Les élèves diplômés de ces enseignements auront ainsi l’avantage de connaître des techniques qu’ils pourront appliquer directement auprès de leur employeur ou dans leur propre société. Les entreprises pourront également mieux répondre aux nouveaux besoins du marché en bénéficiant de l’expérience des jeunes diplômés.

A l’instar de ce qui s’est fait dans différents secteurs industriels, des contrats pourraient être conclus entre entreprises vertes et écoles. Cela pourra se traduire par le développement de manuels spécifiques, de formation des enseignants, mais aussi de valorisation des écoles s’engageant dans ce processus.

OFFRONS DU TRAVAIL À BRUXELLES

A. Le coaching individuel

Un des freins à l’accès à l’emploi pour de nombreux chômeurs bruxellois est l’absence de réseaux. Bénéficier d’un bon réseau professionnel permet d’être tenu au courant des postes vacants, des codes et attentes des employeurs, mais également d’obtenir des lettres de recommandation. Nous voulons offrir aux personnes pénalisées par ces faiblesses sociales un trajet sur mesure: nous pensons à l’implication de parrains et de marraines, à des coaches qui peuvent faire jouer leur propre réseau, ou à l’offre de stages, également largement axés sur l’acquisition de compétences sociales afin que ces personnes puissent s’insérer au mieux dans un milieu professionnel. Nous souhaitons également augmenter le nombre de consultants en matière d’emploi par demandeur d’emploi et soutenir les employeurs dans leurs démarches de recrutement.
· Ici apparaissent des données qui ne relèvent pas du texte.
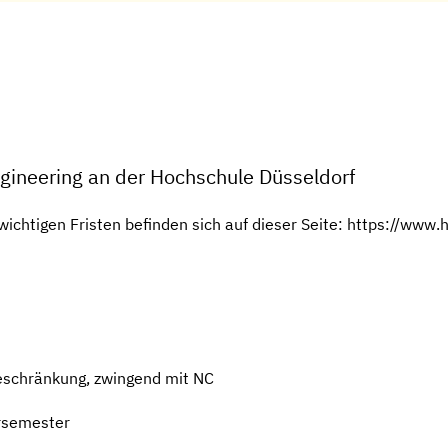
gineering an der Hochschule Düsseldorf
chtigen Fristen befinden sich auf dieser Seite: https://www
eschränkung, zwingend mit NC
rsemester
De plus, nous pensons que le taux de chercheurs d’emploi qui bénéficient d’un accompagnement intensif est trop bas. Nous croyons que de nombreux chercheurs d’emploi devraient profiter d’un soutien plus important en raison, notamment, d’un niveau de qualification trop bas, de problèmes économiques, sociaux et psychiques (qui peuvent aussi résulter d’une période de chômage trop longue), ou encore, dans le cas des primo-arrivants, de leur installation récente sur le sol belge. Pour y remédier, Ecolo et Groen proposent d’augmenter le nombre de conseillers en emploi pour atteindre l’objectif européen de 1 pour 60 demandeurs d’emploi.

Enfin, Ecolo et Groen souhaitent aussi accompagner les employeurs dans leur recherche du bon candidat. Nous pensons que les employeurs prennent parfois le risque de passer à côté du candidat idéal en raison de préjugés. Cela constitue une double perte : l’entreprise qui aurait pu avoir un meilleur employé et le candidat déchu, frustré de ne pas avoir pu faire ses preuves. Nous envisageons des programmes de coaching destinés aux employeurs afin de favoriser des procédures de recrutement avec un regard « ouvert » qui feraient l’impasse sur certains biais, notamment concernant la maîtrise de la langue quand d’autres compétences prédominent.

B. Développement des talents

A Bruxelles, de nombreux enfants et jeunes grandissent dans un environnement multilingue et parlent ainsi plusieurs langues depuis leur plus jeune âge. Alors que la maîtrise de plusieurs langues constitue une réelle plus-value sur le marché de l’emploi, dans notre Région ces talents ne sont malheureusement pas assez valorisés dans nos écoles. Raison pour laquelle nous voulons mettre en place des écoles multilingues pour préparer au mieux nos enfants aux nombreux défis du marché du travail de notre Capitale.

C. Tests de situation

Trop souvent, nous constatons que les personnes ayant des origines étrangères ne sont même pas invités pour certains emplois. On ne regarde pas leurs qualifications ou leurs compétences, mais une première sélection est faite sur la base du nom, de l’origine ou de la communauté. Cette discrimination est inacceptable. Nous voulons que la Région Bruxelloise mette sur pied un programme d’inspection qui, pour les entreprises avec présomption de discrimination, utilise des tests de situation pour voir chaque demandeur d’emploi bénéficie de l’égalité des chances.